[Work instructions]: Look below for lines that hold the string "pcmed" and copy each one.

[Raw data]:
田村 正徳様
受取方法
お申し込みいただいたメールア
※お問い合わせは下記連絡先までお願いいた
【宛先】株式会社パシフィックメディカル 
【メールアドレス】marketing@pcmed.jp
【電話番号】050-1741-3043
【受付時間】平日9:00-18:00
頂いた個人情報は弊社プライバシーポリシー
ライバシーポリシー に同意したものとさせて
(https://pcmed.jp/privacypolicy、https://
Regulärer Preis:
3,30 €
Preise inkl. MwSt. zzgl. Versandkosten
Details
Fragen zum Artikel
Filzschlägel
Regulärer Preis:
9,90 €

---

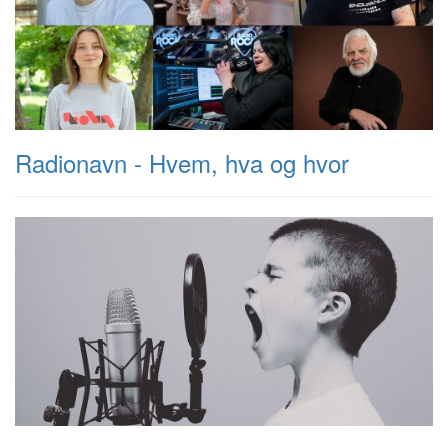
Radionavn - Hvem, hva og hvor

[Finished task]:
【メールアドレス】marketing@pcmed.jp
(https://pcmed.jp/privacypolicy、https://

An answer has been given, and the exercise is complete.